Furthermore, two out of three students are afraid that their job search is going to be more difficult than their parents’. Among the cohorts surveyed last year, 40% of respondents believe that employability opportunities in Italy are below European standards.
By the end of the programme, students’ confidence about digital and soft skills shows a steady increase across the board in all cohorts, though their attitude towards the future does not become significantly brighter.
Second, students’ university trajectory is anchored to socio-economic status and parental education level. Highly educated households are over-represented in Italian universities: while they amount to 15% of total population, among graduates 31 out of 100 have at least one parent who completed a bachelor’s degree. The share increases to one half among post-graduate students who complete “one-cycle” degrees (architecture, medicine, law degrees). These fields of study also register the highest percentages of students who pursue degrees in the same area as their parents (on average, one out of three). This is indicative of the critical role played by the family unit in determining students’ further education decisions, as some youth benefit from a range of information and guidance in the university application process that others lack. In addition, students who enrol in university predominantly attended academic tracks (licei) in high school (75.4%); fewer than 20% of students attending technical or vocational secondary schools, which are the target of Poliferie, are considering continuing their education to earn a degree.

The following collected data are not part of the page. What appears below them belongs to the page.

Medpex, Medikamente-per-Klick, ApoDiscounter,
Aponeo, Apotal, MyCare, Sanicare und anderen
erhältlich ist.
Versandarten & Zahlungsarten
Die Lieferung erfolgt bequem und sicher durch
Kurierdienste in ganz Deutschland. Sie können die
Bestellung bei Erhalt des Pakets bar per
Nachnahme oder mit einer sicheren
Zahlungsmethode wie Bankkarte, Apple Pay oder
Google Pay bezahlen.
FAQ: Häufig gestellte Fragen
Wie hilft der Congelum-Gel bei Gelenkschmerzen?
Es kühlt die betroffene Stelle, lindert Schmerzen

Students without guiding figures in their networks may struggle to navigate the vast range of vocational training in post-secondary institutions, administered by a multitude of private and public providers. If students who are more suited to vocational education and training enrol in universities, they face a higher risk of being disappointed in terms of grades and experience, which results in a higher likelihood of dropping out of their studies. If they instead enter the labour market directly, they miss out on a key part of training that could help them move up the career ladder. Overall, such information asymmetry diminishes their chances to secure an entry-level job with good progression prospects. Poliferie has found that 65% of students in their last year of high school had never heard of vocational tertiary education, and after discovering it in our workshop a sizeable number of them eventually pursued this path.

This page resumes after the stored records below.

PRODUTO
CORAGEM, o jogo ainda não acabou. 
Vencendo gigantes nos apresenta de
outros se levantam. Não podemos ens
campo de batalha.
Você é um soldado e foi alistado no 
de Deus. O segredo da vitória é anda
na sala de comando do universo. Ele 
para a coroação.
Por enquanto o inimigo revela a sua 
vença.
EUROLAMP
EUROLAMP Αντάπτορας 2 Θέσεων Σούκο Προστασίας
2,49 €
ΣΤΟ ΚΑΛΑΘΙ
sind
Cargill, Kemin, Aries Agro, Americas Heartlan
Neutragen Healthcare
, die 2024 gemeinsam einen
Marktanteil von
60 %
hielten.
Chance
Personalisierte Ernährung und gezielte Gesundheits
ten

The future is bright so long as next generations are given the tools to navigate the school-to-work transition.
Ignoring all these challenges creates a dangerous mix for effective youth market inclusion. Poliferie’s experience is a bottom-up example of a cost-efficient, scalable solution to help close the gap between school and workplace. Certainly, it is not the only viable solution; country-wide plans such as Youth Guarantee helps NEETs find employment through intensive, collective support and hands-on work experience, together with financial aid to facilitate access to employment. Preventing the phenomenon is another strategy that can be implemented by relying on schools as gate-keepers from youth unemployment: reducing early school leaving exponentially decreases the share of NEETs.
Learning from these best practices, governments, employers, NGOs and education institutions ought to team up to bridge the gap between skills and information that young people face when full-time schooling comes to an end. The future is bright so long as next generations are given the tools to navigate the transition: awareness of one’s own potential, information about available opportunities, and mastery of soft skills for constantly changing labour markets. Rescuing youth from a prolonged school-to-work transition is central to facing the challenges posed by the future of work and building more equal societies.